Io, Dido
Il ne m’aura pas fallu longtemps pour terminer le premier livre de Gabriel Di-Domenico : Io, Dido, celui qui avait écrit Le têtard et la Calypso et Le têtard vous salue bien et depuis peu Le têtard en eaux troubles. Dommage pour moi de ne pas avoir commencé par celui-ci, car même si cela n’a pas une réelle importance, on comprend mieux le caractère de Gaby et surtout ses relations avec ses amis. Car pour un homme d’honneur comme lui, l’amitié est très importante.

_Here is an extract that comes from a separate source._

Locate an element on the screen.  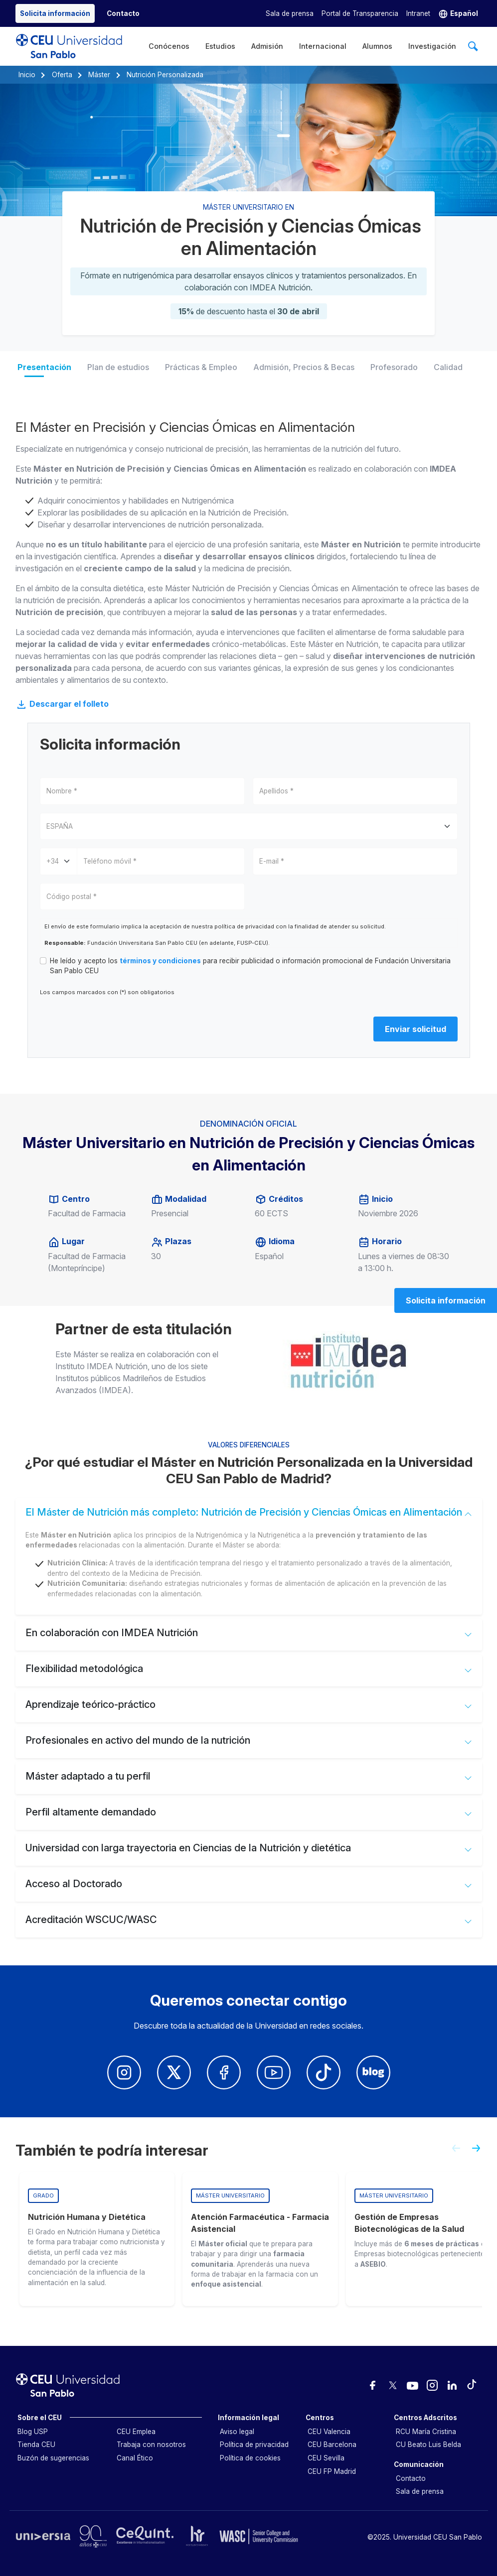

Dans ce premier opus Gabriel Di-Domenico nous parle de son enfance et de la façon dont il est devenu plongeur et ce n’était pas forcement par plaisir, on est loin de l’apprentissage à la PADI.

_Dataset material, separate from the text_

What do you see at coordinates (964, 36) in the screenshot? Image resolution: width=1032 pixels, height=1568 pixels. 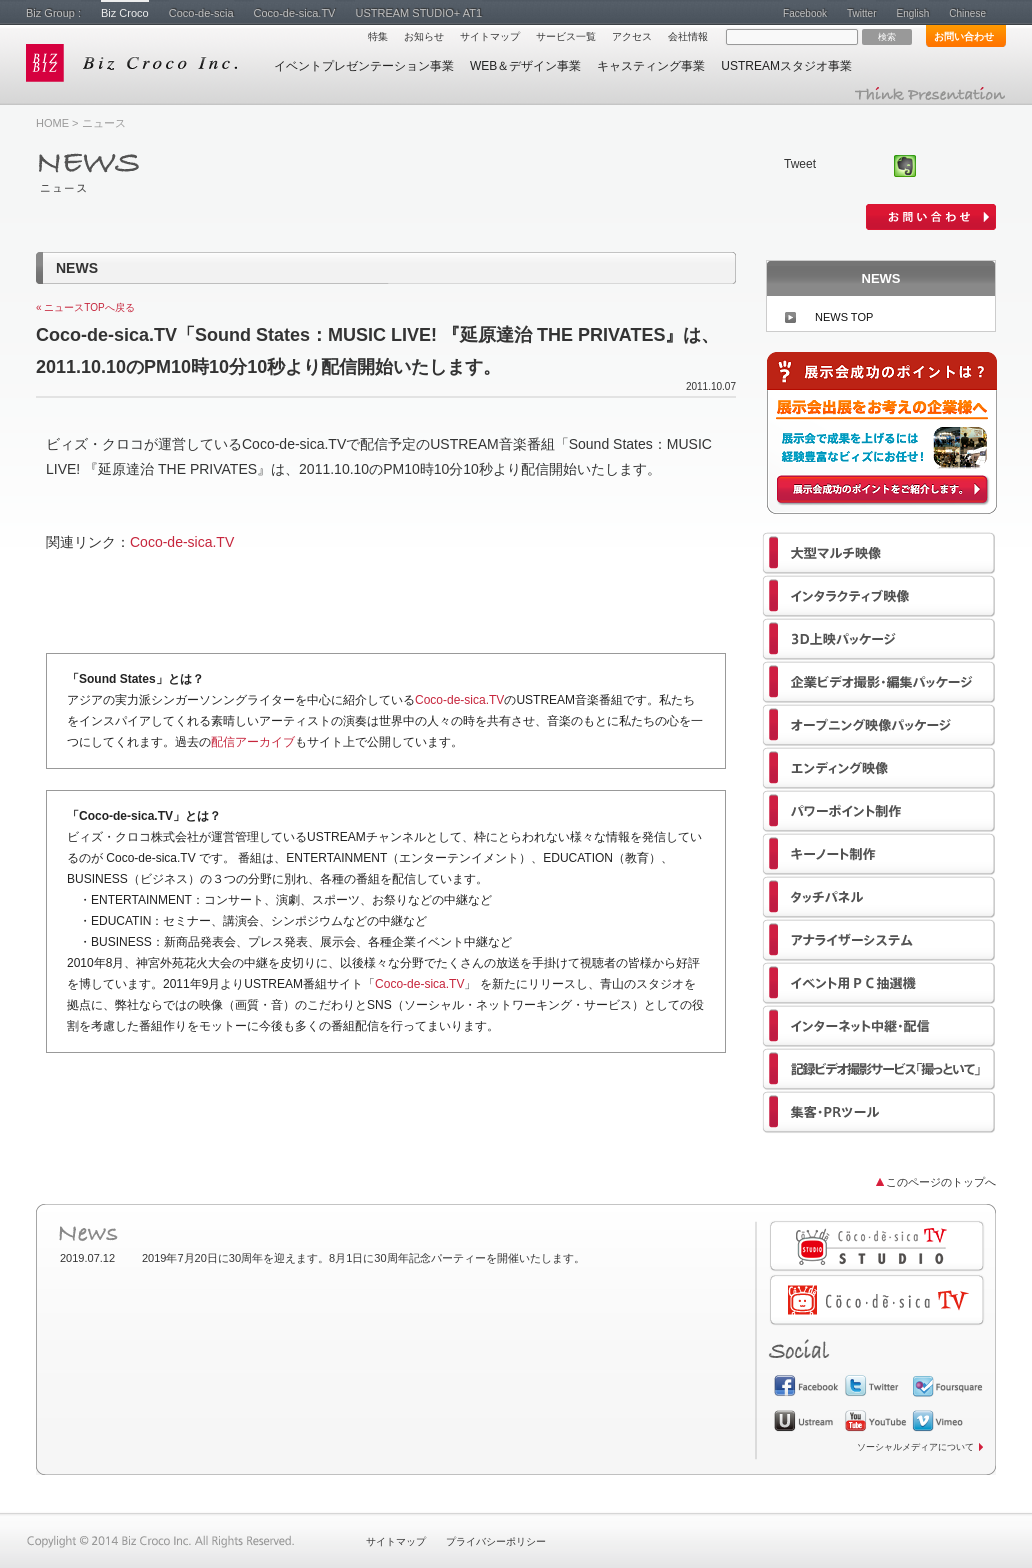 I see `お問い合わせ` at bounding box center [964, 36].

Les histoires de cet homme me fascine, un vrai pirate Marseillais, mais pas un voyou, un homme d’honneur qui a voulu vivre des ressources de la mer, vivre libre et fièrement et il possède une éloquence terrible quand il nous raconte ses histoires de plongées, plus souvent en eaux troubles que dans les eaux claires des Bahamas.
Inutile de vous dire que j’ai adoré ce livre qui, comme toute sa biographie doit trouver sa place dans la bibliothèque d’un plongeur. Le monde de la plongée à beaucoup changé, c’est devenu réglementé, payant, sécurisé, Gaby lui est un pionnier, il a testé, expérimenté souvent en risquant sa vie.
Moi ces histoires là, c’est vraiment tout ce que j’aime.
J’ai hâte de lire son nouveau livre (Le têtard en eaux troubles) que j’ai commandé la semaine dernière.
Vous pouvez retrouvez les livres de Gabriel Di-Domenico à l’Ancre Marine.
Et même si tout son univers est résolument tourné vers la mer, un non plongeur peut passer un bon moment, si il aime les livres d’aventures qui sortent un peu des sentiers battus.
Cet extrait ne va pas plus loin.